Copy every entry below exactly as it appears, leaving out the images.

Start of RECORDS SUPPLIED

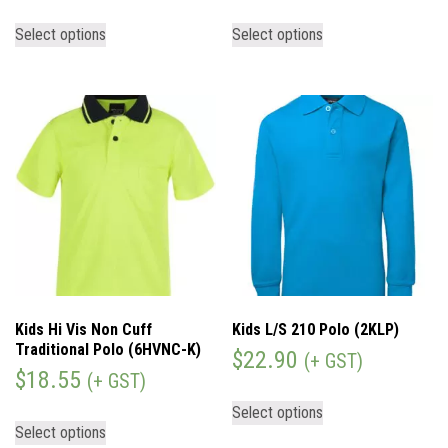
Select options
Select options
Kids Hi Vis Non Cuff
Kids L/S 210 Polo (2KLP)
Traditional Polo (6HVNC-K)
$
22.90
(+ GST)
$
18.55
(+ GST)
Select options
Select options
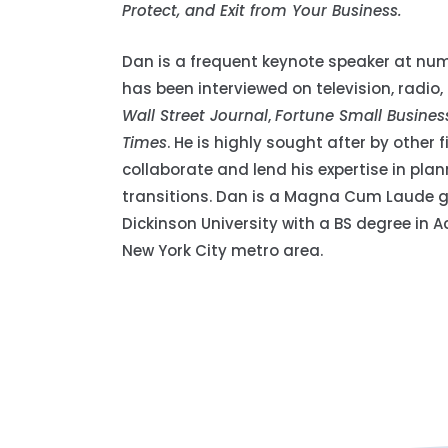
Protect, and Exit from Your Business.
Dan is a frequent keynote speaker at num
has been interviewed on television, radio
Wall Street Journal
,
Fortune Small Busines
Times
. He is highly sought after by other 
collaborate and lend his expertise in pla
transitions. Dan is a Magna Cum Laude g
Dickinson University with a BS degree in A
New York City metro area.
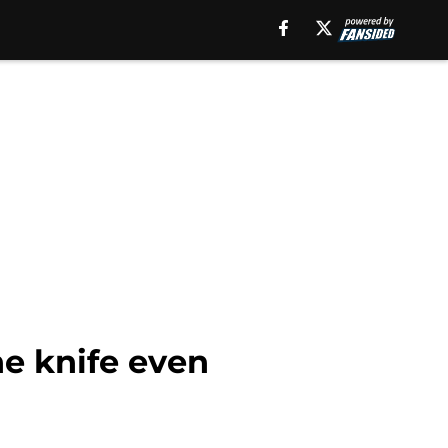
he knife even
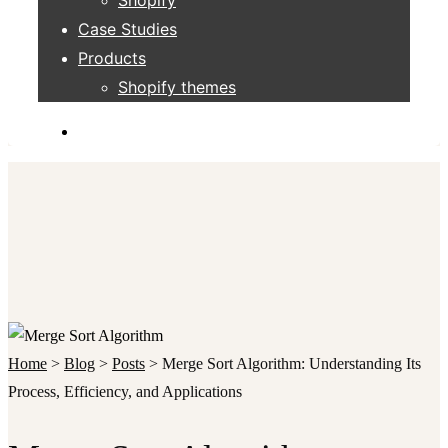
Case Studies
Products
Shopify themes
Home
>
Blog
>
Posts
>
Merge Sort Algorithm: Understanding Its
Process, Efficiency, and Applications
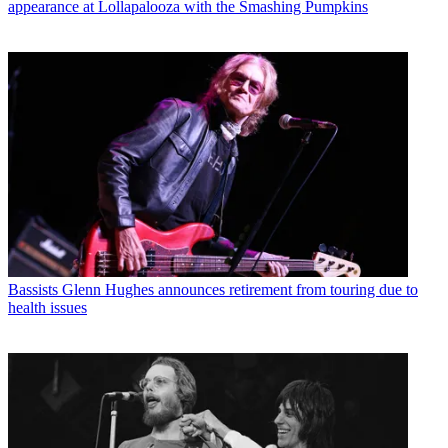
appearance at Lollapalooza with the Smashing Pumpkins
Bassists
Glenn Hughes announces retirement from touring due to
health issues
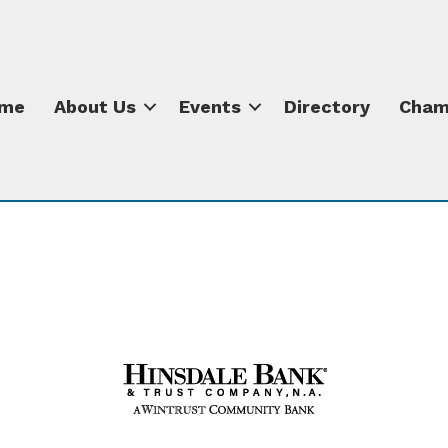
me
About Us
Events
Directory
Cham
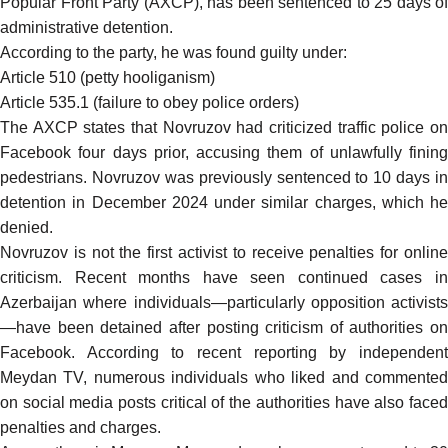
Popular Front Party (AXCP), has been sentenced to 25 days of
administrative detention.
According to the party, he was found guilty under:
Article 510 (petty hooliganism)
Article 535.1 (failure to obey police orders)
The AXCP states that Novruzov had criticized traffic police on
Facebook four days prior, accusing them of unlawfully fining
pedestrians. Novruzov was previously sentenced to 10 days in
detention in December 2024 under similar charges, which he
denied.
Novruzov is not the first activist to receive penalties for online
criticism. Recent months have seen continued cases in
Azerbaijan where individuals—particularly opposition activists
—have been detained after posting criticism of authorities on
Facebook. According to
recent reporting
by independen
Meydan TV, numerous individuals who liked and commented
on social media posts critical of the authorities have also faced
penalties and charges.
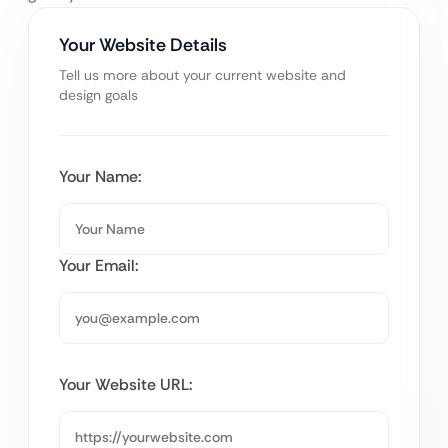
Your Website Details
Tell us more about your current website and
design goals
Your Name:
Your Email:
Your Website URL:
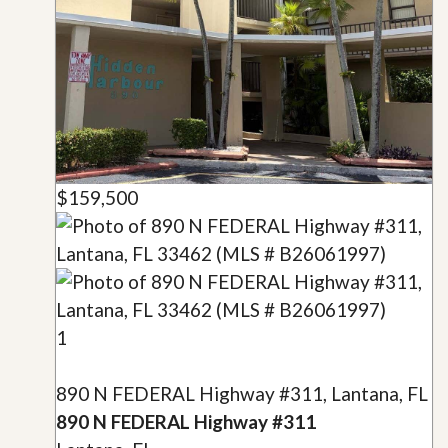
$159,500
1
890 N FEDERAL Highway #311, Lantana, FL
890 N FEDERAL Highway #311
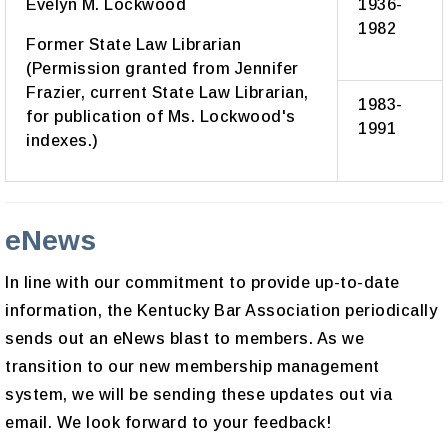
Evelyn M. Lockwood
1936-
1982
Former State Law Librarian
(Permission granted from Jennifer
Frazier, current State Law Librarian,
1983-
for publication of Ms. Lockwood's
1991
indexes.)
eNews
In line with our commitment to provide up-to-date
information, the Kentucky Bar Association periodically
sends out an eNews blast to members. As we
transition to our new membership management
system, we will be sending these updates out via
email. We look forward to your feedback!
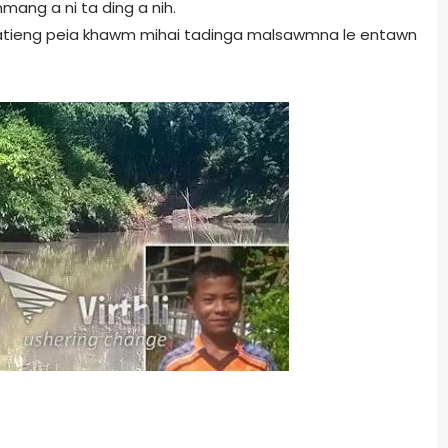
ang a ni ta ding a nih.
 Hmatieng peia khawm mihai tadinga malsawmna le entawn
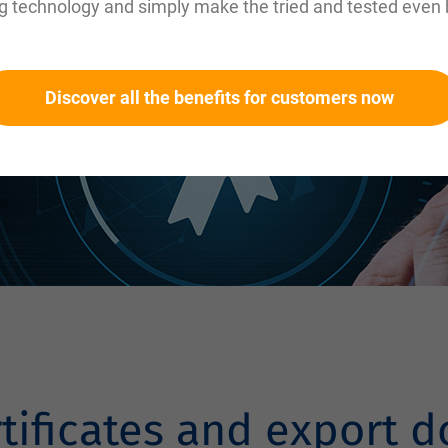
g technology and simply make the tried and tested even 
Discover all the benefits for customers now
rtificates and export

End of RECORDS SUPPLIED

• ANSWER BELOW:
Select options
Select options
Kids Hi Vis Non Cuff
Kids L/S 210 Polo (2KLP)
Traditional Polo (6HVNC-K)
$
22.90
(+ GST)
$
18.55
(+ GST)
Select options
Select options
Protect, and Exit from Your Business.
Dan is a frequent keynote speaker at num
has been interviewed on television, radio
Wall Street Journal
,
Fortune Small Busines
Times
. He is highly sought after by other 
collaborate and lend his expertise in pla
transitions. Dan is a Magna Cum Laude g
Dickinson University with a BS degree in A
New York City metro area.
he knife even
Case Studies
Products
Shopify themes
Home
>
Blog
>
Posts
>
Merge Sort Algorithm: Understanding Its
Process, Efficiency, and Applications
appearance at Lollapalooza with the Smashing Pumpkins
Bassists
Glenn Hughes announces retirement from touring due to
health issues
me
About Us
Events
Directory
Cham
Popular Front Party (AXCP), has been sentenced to 25 days of
administrative detention.
According to the party, he was found guilty under:
Article 510 (petty hooliganism)
Article 535.1 (failure to obey police orders)
The AXCP states that Novruzov had criticized traffic police on
Facebook four days prior, accusing them of unlawfully fining
pedestrians. Novruzov was previously sentenced to 10 days in
detention in December 2024 under similar charges, which he
denied.
Novruzov is not the first activist to receive penalties for online
criticism. Recent months have seen continued cases in
Azerbaijan where individuals—particularly opposition activists
—have been detained after posting criticism of authorities on
Facebook. According to
recent reporting
by independen
Meydan TV, numerous individuals who liked and commented
on social media posts critical of the authorities have also faced
penalties and charges.
Your Website Details
Tell us more about your current website and
design goals
Your Name:
Your Email:
Your Website URL:
$159,500
1
890 N FEDERAL Highway #311, Lantana, FL
890 N FEDERAL Highway #311
Evelyn M. Lockwood
1936-
1982
Former State Law Librarian
(Permission granted from Jennifer
Frazier, current State Law Librarian,
1983-
for publication of Ms. Lockwood's
1991
indexes.)
eNews
In line with our commitment to provide up-to-date
information, the Kentucky Bar Association periodically
sends out an eNews blast to members. As we
transition to our new membership management
system, we will be sending these updates out via
email. We look forward to your feedback!
ang a ni ta ding a nih.
 Hmatieng peia khawm mihai tadinga malsawmna le entawn
g technology and simply make the tried and tested even 
Discover all the benefits for customers now
rtificates and export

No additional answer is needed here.